Качая головой, Лукомор подошел к столу, сел. Го́ра резко шагнул к нему, оскалив желтые с гнильцой зубы, но Дмитрий Андреевич как будто и не заметил этого.
– Я не Старый. Старый меня короновал. Старый – нэмпановский вор, настоящий босяк. Он бы с таким бакланом, как ты, разговаривать не стал…
Гора угрожающе дернулся, навис над Лукомором, по-медвежьи вскинув лапы, зарычал, исторгая зловонное дыхание. Муртаз удержал его в самый последний момент:
– Ша!
«Бык» сдал назад, но руки не опустил, по-прежнему готовый обрушиться на Лукомора.
– Тебя короновали?
– Я – Лукомор.
– Лукомор?!. – всполошился Муртаз. – «Косяк» вышел! Дмитрий Андреевич, вы уж меня извините!.. Го́ра!
Громила кивнул, опустил руки, схватил матрас и бросил его на свободную шконку, которая стояла у самого «дальняка». А ведь в камере было еще четыре свободные шконки. Сегодня утром сразу двоих забрали – с вещами.
– Куда? – Муртаз показал взглядом на место, которое занял сам.
Чтобы вернуть матрас на законное место, Горе пришлось переместить своего босса – на шконку Кислого.
– Накладка вышла, Дмитрий Андреевич! – Муртаз виновато приложил руки к груди. – Я думал, вы в двести четырнадцатой камере! А вы, оказывается, в триста четырнадцатой! Я даже маляву к вам засылал! Надо же так лажануться!
– Я должен тебя простить? – проницательно глядя на Муртаза, проговорил Лукомор.
– Вы должны меня понять! Я в законе! Я должен был занять козырное место!
– Я должен тебя понять, – усмехнулся Лукомор, – и простить. – Он с едким прищуром глянул на бывшего «смотрящего»: – Кислый, такой «косяк» прощается?
Тот в ответ покачал головой.
– Все правильно, такой «косяк» не прощается.
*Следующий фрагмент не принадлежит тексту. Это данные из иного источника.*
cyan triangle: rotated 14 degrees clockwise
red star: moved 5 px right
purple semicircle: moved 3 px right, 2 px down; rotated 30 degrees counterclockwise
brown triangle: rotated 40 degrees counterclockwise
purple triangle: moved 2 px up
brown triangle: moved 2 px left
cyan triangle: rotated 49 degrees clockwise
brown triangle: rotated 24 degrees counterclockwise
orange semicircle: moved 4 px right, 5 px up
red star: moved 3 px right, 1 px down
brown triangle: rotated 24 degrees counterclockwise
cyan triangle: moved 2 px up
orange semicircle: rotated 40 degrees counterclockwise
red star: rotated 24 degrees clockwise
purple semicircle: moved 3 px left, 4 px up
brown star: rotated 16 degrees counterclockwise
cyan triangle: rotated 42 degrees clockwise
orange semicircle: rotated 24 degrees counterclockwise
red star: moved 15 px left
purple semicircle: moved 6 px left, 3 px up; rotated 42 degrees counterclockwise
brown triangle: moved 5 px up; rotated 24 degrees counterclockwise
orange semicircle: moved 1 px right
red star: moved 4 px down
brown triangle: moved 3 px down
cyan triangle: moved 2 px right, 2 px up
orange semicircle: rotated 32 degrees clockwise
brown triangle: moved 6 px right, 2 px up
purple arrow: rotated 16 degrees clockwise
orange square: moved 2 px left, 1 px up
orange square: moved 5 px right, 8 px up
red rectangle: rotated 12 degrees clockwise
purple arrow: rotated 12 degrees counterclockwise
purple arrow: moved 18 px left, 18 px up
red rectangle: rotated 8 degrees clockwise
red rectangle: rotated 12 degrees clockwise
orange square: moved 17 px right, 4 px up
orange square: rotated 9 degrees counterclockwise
Грош мне цена, Муртаз, если я тебя прощу… Но тебе же не нужно мое прощение? Тебе нужно мое унижение, да, Муртаз?
– Что ты такое говоришь, Дмитрий Андреевич? – хищно сощурился «пиковый» вор.
– Я в этой жизни многое повидал. И многое знаю. И тебя, пацан, просчитал на раз-два. Сначала ты меня унизишь, потом посмеешься. И скажешь, что я не могу быть вором, что Чапель правду отписал, не вор я…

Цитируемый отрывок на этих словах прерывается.